[[ PROVIDED RECORDS open ]]

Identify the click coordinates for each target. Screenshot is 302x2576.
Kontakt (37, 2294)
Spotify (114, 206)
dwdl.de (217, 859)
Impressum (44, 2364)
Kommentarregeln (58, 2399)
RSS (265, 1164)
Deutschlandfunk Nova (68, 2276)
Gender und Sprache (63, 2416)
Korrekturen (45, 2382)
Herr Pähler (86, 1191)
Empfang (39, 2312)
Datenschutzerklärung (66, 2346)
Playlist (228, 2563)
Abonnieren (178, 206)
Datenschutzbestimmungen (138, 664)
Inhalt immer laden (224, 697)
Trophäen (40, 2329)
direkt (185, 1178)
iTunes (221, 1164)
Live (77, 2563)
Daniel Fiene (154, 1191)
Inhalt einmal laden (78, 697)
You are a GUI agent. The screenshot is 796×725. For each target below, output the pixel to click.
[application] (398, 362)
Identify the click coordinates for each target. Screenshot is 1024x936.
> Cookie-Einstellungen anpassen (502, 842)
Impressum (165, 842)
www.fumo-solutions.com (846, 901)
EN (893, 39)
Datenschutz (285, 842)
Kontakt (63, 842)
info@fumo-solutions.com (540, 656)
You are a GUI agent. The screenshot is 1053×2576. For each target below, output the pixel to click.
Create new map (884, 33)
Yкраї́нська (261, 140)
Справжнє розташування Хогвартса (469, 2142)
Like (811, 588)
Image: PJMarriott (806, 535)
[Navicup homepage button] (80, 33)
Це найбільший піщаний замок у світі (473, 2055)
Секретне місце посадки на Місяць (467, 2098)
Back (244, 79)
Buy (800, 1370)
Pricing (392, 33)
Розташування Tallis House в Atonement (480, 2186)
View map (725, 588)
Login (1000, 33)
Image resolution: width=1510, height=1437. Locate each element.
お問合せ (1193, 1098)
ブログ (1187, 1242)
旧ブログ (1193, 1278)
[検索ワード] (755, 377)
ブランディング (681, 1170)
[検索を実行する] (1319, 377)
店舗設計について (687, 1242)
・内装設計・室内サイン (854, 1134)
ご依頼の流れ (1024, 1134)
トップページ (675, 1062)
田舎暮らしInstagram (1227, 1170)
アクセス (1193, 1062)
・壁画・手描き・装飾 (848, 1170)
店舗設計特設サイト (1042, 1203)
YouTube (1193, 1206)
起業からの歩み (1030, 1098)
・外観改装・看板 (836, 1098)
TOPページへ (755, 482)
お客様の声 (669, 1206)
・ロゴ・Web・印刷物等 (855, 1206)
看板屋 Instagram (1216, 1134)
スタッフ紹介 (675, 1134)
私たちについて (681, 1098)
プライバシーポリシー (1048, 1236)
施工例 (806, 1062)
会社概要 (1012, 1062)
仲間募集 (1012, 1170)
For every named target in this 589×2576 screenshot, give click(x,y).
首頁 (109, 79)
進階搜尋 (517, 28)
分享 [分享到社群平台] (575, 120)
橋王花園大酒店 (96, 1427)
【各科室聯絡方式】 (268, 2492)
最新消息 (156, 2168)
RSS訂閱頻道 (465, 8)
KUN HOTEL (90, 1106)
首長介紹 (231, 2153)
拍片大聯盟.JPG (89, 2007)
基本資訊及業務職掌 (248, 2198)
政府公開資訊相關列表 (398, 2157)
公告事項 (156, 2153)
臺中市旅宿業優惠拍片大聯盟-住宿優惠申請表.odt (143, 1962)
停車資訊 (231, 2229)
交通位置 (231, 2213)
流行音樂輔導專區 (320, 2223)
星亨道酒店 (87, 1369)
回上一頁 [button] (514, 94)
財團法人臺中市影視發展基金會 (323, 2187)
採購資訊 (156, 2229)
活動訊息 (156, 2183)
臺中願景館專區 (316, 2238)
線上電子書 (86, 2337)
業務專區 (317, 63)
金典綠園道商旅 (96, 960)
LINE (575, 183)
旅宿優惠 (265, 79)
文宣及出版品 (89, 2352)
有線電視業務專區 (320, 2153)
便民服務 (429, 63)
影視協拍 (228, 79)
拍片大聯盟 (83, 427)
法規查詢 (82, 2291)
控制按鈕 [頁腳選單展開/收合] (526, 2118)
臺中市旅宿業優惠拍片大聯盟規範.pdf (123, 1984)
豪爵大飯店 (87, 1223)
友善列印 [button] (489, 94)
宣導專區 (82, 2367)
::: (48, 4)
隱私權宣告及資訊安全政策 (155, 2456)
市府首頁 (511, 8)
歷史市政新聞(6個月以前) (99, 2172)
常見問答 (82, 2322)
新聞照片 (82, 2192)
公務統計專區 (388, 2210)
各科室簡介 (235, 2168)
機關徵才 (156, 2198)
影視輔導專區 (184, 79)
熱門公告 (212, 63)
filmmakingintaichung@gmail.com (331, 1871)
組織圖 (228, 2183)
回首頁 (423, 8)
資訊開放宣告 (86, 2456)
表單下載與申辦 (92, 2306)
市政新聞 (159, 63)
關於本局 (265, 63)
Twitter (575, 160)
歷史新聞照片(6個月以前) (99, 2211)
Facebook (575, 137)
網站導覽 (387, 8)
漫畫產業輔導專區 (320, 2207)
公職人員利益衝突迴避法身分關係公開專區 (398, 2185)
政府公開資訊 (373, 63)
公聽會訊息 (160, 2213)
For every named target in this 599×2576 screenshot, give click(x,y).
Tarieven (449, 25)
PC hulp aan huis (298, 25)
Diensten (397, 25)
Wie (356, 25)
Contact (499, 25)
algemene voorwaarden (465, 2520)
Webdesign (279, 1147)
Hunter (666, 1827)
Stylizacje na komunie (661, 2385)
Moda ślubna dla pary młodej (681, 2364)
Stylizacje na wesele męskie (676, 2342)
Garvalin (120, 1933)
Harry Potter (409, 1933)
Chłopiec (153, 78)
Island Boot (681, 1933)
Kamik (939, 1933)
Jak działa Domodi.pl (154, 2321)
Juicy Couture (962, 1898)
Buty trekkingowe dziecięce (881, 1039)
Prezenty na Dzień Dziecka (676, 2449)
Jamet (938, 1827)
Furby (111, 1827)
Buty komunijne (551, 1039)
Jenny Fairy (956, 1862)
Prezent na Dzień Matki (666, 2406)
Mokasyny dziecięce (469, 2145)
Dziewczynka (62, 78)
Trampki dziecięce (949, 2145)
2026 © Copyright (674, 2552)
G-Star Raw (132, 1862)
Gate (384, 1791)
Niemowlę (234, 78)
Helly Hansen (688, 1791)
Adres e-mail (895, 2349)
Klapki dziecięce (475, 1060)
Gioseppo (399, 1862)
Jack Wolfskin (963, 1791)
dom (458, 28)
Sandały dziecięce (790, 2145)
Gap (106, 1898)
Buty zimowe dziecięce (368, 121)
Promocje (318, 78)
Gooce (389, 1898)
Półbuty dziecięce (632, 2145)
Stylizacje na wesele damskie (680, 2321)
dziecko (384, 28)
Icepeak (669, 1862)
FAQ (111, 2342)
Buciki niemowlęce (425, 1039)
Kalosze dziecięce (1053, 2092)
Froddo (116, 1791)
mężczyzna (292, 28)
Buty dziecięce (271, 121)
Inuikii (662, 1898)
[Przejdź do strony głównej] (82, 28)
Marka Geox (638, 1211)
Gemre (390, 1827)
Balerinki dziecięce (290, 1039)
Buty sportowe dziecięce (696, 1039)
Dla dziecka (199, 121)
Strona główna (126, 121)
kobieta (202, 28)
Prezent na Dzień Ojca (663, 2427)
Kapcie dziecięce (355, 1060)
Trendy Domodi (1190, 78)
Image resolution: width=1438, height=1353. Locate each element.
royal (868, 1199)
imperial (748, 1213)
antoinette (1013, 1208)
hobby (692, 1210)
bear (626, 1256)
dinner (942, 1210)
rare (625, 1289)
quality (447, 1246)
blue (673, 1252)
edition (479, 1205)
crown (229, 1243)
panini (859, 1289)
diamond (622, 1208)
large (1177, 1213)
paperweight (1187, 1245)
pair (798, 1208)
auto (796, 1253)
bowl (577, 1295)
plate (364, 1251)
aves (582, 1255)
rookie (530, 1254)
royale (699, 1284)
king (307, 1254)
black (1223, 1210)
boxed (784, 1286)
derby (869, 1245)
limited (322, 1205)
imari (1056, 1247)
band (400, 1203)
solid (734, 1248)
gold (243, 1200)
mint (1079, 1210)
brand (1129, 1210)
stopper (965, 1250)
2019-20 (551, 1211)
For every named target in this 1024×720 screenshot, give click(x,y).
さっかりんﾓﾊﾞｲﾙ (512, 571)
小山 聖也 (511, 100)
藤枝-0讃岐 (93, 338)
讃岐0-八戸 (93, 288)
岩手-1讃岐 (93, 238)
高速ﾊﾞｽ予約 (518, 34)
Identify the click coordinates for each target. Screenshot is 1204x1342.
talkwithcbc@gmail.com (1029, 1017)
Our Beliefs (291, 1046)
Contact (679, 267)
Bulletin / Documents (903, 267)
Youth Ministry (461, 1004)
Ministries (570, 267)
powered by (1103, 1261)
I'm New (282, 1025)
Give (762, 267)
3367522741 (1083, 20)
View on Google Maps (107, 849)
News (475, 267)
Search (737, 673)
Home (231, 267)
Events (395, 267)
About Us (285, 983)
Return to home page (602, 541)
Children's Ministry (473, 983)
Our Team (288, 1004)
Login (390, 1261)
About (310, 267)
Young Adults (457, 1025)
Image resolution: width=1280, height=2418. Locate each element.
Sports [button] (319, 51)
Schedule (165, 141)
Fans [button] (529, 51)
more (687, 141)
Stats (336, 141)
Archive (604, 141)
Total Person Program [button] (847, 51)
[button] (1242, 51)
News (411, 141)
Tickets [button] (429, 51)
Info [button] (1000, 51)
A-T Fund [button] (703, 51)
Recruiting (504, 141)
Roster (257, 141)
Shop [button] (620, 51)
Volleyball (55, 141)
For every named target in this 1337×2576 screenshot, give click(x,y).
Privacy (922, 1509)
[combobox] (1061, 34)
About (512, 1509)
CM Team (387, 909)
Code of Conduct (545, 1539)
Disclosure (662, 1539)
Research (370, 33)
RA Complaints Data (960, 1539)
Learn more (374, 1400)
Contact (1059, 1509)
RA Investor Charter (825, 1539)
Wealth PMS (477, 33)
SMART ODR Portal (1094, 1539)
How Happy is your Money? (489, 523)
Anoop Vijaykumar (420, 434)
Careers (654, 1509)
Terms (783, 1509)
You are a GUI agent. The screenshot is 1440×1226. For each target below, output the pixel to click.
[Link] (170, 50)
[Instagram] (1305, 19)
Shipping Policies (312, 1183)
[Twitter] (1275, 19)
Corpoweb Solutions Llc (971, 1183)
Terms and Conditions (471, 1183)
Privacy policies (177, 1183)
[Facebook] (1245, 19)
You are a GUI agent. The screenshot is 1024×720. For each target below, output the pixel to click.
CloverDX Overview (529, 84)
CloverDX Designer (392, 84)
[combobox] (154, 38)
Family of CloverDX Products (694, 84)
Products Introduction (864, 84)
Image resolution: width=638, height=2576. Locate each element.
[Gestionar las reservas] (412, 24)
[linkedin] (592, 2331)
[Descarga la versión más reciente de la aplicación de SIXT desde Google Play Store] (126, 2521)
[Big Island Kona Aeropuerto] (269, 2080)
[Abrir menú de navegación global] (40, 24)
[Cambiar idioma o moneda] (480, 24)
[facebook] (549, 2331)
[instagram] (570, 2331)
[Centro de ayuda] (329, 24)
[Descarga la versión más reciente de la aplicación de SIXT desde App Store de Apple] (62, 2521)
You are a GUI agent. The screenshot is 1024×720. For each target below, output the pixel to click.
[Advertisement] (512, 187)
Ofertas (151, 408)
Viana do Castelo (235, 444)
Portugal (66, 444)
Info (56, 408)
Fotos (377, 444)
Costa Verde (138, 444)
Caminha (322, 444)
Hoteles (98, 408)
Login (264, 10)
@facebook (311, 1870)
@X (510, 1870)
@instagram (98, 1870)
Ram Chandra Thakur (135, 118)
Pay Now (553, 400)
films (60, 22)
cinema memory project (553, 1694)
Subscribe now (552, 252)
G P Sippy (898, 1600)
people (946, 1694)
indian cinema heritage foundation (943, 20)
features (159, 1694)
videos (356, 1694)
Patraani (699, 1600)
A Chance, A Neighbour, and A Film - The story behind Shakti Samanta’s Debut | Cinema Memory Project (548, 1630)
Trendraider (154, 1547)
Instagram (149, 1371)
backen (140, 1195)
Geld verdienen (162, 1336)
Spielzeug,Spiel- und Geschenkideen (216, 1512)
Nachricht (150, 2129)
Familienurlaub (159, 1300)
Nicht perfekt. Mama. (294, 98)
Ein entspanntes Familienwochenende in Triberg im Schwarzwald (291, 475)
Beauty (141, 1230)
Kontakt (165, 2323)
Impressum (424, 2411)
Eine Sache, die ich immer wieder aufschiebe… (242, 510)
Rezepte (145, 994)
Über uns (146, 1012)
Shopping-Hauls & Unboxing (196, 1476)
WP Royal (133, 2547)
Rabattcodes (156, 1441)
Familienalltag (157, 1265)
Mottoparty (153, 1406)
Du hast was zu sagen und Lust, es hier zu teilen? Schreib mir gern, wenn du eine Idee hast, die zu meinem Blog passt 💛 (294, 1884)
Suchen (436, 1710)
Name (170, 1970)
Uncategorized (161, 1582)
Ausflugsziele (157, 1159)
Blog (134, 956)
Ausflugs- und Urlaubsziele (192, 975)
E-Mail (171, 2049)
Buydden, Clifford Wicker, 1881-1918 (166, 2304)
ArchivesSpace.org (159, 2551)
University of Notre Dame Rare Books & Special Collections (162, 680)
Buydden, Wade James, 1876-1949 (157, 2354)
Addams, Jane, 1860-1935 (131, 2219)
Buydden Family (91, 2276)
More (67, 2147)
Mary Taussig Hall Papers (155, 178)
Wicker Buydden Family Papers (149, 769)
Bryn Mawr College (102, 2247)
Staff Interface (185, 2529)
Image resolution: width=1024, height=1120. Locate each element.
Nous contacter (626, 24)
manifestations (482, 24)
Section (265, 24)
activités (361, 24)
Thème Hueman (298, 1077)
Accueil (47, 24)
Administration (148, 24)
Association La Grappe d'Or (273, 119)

[[ PROVIDED RECORDS closed ]]

### WHAT IS NEEDED
Go through the listing above and list every line that has the word "Store".

### ANSWER SECTION
[Descarga la versión más reciente de la aplicación de SIXT desde Google Play Store] (126, 2521)
[Descarga la versión más reciente de la aplicación de SIXT desde App Store de Apple] (62, 2521)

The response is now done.